Halka Sanat ve Kültür Araştırmaları Derneği de “beğeni” olgusu üzerine hazırladığımız bu söyleşi dizisini halka sanat/ galeri’de ağırlamayı kabul etti.
Üç ay boyunca üç oturumdan oluşan söyleşide “beğeni” olgusunun teknik, semantik, psikolojik, ekonomik ve politik yönleri üzerine katılımcılar ile konuştuk.
 
Eğitim ve formasyonumuz, ekipmanımız, genetik yapımız, fiziksel kapasitemiz ve tüm bunların niteliği/niceliği beğenimizi nasıl etkileyebilir? Teknolojik gelişmeler ve paradigma değişimleri ile beğenilerimiz de evrim geçirir mi? Takdir ve beğeni arasındaki ilişki nedir?

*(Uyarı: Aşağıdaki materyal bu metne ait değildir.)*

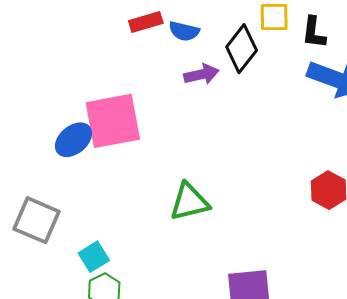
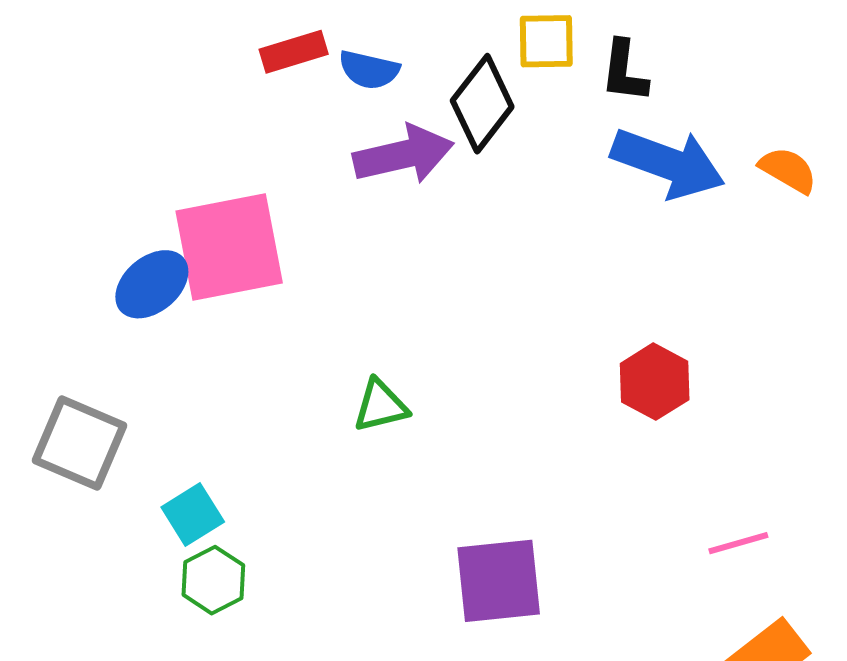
purple arrow: (201, 74) -> (403, 155), size x1.4
green triangle: (189, 202) -> (381, 406), size x0.7

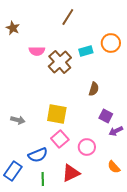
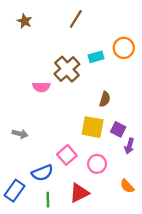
brown star: (13, 28) -> (25, 21), moved
pink semicircle: (37, 51) -> (41, 87), moved
yellow square: (57, 114) -> (93, 127), moved
purple arrow: (116, 131) -> (129, 146), turned -48

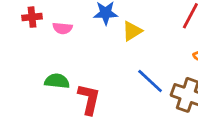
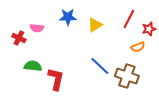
red cross: (32, 17) -> (19, 38), moved, turned 32
yellow triangle: (132, 31) -> (95, 25), moved

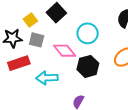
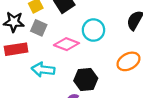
pink diamond: (65, 51) -> (66, 44), turned -40
black hexagon: (88, 66) -> (86, 80), moved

Evrensel arketipler, sembol ve anlam arayışımız, kişilik özelliklerimiz ve ruh halimiz beğenimizi nasıl etkileyebilir? Deneyimlerimiz, anılarımız ve dünyaya bakış açımızdaki değişimler ile beğenilerimiz de evrim geçirir mi? Sevgi ve beğeni arasındaki ilişki nedir?
Ülkelerin bir çağdaki dinamikleri, toplumsal seçimler ve zamanın ruhu, sosyallik ve uyum, maddi yeterlilik ve doyum beğenimizi nasıl etkileyebilir? Farklı zümrelere ve durumlara zorunlu/gönüllü uyum sağlayınca beğenilerimiz de evrim geçirir mi? Değer ve beğeni arasındaki ilişki nedir?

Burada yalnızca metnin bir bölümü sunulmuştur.